If $f^n$ is the identity map then prove that $f$ is bijection Let $f:A\rightarrow A$ and $f^n=1_A$ where $f^n=\underbrace{f\circ f\circ\cdots\circ f}_\text{n times}$. Prove that $f$ is bijection.
I found some type of proof and it's a contradiction proof but don't quite understand the surjectivity.
If f is not injection then there exist $x_1,x_2\in A$ such that $f(x_1)=f(x_2)$ and $x_1\neq x_2$. Then $f^{n-1}(f(x_1))=f^{n-1}(f(x_2)) \iff f^n(x_1)=f^n(x_2)$. But then $x_1=x_2$ therefore a contradiction.
If f is not surjection then there exist $y\in A$ such that for every $x\in A$ $f(x) \neq y$. This somehow implies that $f(f^{n-1}(z))\neq y$ for every $z\in X$.
There are some steps skipped in the surjectivity proof and honestly not sure how we get contradiction here or how we even got that  $f(x) \neq y \implies f(f^{n-1}(z))\neq y$. Any help is appreciated. 
Also is the injectivity proof reasonable?
 A: Recall: 
Theorem. Let $F \colon A \to B$ and $G \colon B \to C$.


*

*If $G \circ F$ is injective, then $F$ is injective. 

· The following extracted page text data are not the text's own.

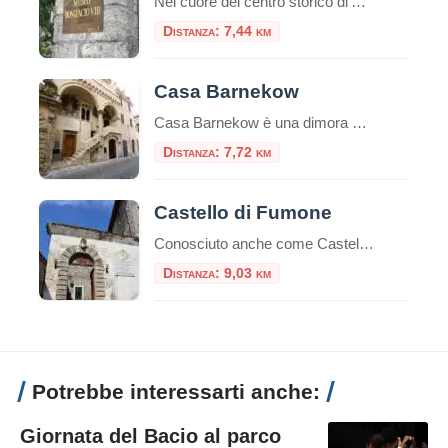
Nel cuore del centro storico di Anagni, la città dei Papi, sorge un edificio che ha segnato la storia della Chiesa e dell’Europa medievale: Palazzo Bonifacio VIII. Questo palazzo, un tempo residenza papale, è diventato celebre per un episodio che ha scosso la cristianità: lo Schiaffo di Anagni. Un po’ di storia Il palazzo risale […]
Distanza: 7,44 km
Casa Barnekow
Casa Barnekow è una dimora storica di Anagni.Si trova di fronte alla chiesa di Sant’Andrea.L’edificio, edificato sotto il pontificato del Papa anagnino Gregorio IX, è un esempio unico di architettura medioevale. Storia di Casa Barnekow Un documento del 1280 fa risalire la prima prorietà della dimora ad un certo Stefano Thomasi de Cinzio.Tuttavia, successivamente, altri […]
Distanza: 7,72 km
Castello di Fumone
Conosciuto anche come Castello Longhi-De Paolis il Castello di Fumone si trova ad una altezza di 800 mt, al centro del paese di Fumone. Il Castello è famoso per essere stata la prigione di Celestino V, nonché il luogo della sua morte, e per ospi
Distanza: 9,03 km
Potrebbe interessarti anche:
Giornata del Bacio al parco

*If $G \circ F$ is surjective, then $G$ is surjective.
Use that theorem for $f \colon A \to A$.


*

*Since $\operatorname{id}_A = f^n = f^{n-1} \circ \color{red}f$ is injective, $f$ is injective.

*Since $\operatorname{id}_A = f^n = \color{red}f \circ f^{n-1}$ is surjective, $f$ is surjective.


Therefore, $f$ is bijective.
A: Note that $f^{n-1}$ is the inverse of $f$. It follows that $f$ is a bijection.
A: Your injection proof is fine.
In your surjection proof, here's a hint for continuing, starting from the equation $f(x) \ne y$: what can you conclude by applying $f$ over and over again to both sides of that equation?
A: I would avoid a proof by contradiction here. In that case, your proof of injectivity becomes:
"Suppose $f(x_1)=f(x_2)$. Then $x_1=f^{n-1}(f(x_1))=f^{n-1}(f(x_2))=x_2$."
For surjectivity: $f^n=\mathrm{id}_A$, so $f(f^{n-1}(y))=y$, meaning $f(x)=y$ where $x=f^{n-1}(y)$.
A: There is no need for contradiction at surjectivity. Since $$f^n(y) = y$$ for each $y$ then however we chose $y$ then $x= f^{n-1}(y)$ will map to $y$: $$f(x)= f(f^{n-1}(y))=f^n(y) = y$$
A: Injectivity looks good, for surjectivity, suppose there exists $a\in A$ so that $f(x)\neq a$   $\forall x\in A$. We know that $f^n(a)=(a)$, which means that $f^{n-1}(a)=b\in A$ is an element so that $f(b)=a$ which is a contraddiction.
A: How about this:
Surjective:
Let $y \in A$.
Need to show that there exists a $x \in A$ with 
$f(x)=y.$
Consider $f^{n-1}(y)$, since $y \in A$,  $f^{n-1}(y)  \in A$.
For this 
$x:= f^{n-1}(y)$ we have $f(x) =y$.
A: To prove that $f$ is surjective, we need to show that for every $y\in{A}$ there exists $x\in{A}$ such that $f(x)=y$. Assume this is not true, i.e. there exists $y\in{A}$ with no $x\in{A}$ that satisfies $f(x)=y$. Then $f(x)\ne{y}$ for every $x\in{A}$. 
Since this applies for all $x\in{A}$, this must apply to $x=f^{n-1}(y)$ as well, i.e. 
$$f(f^{n-1}(y))\ne{y}$$
but $f(f^{n-1}(y))=f^n(y)=y$ so we have a contradiction.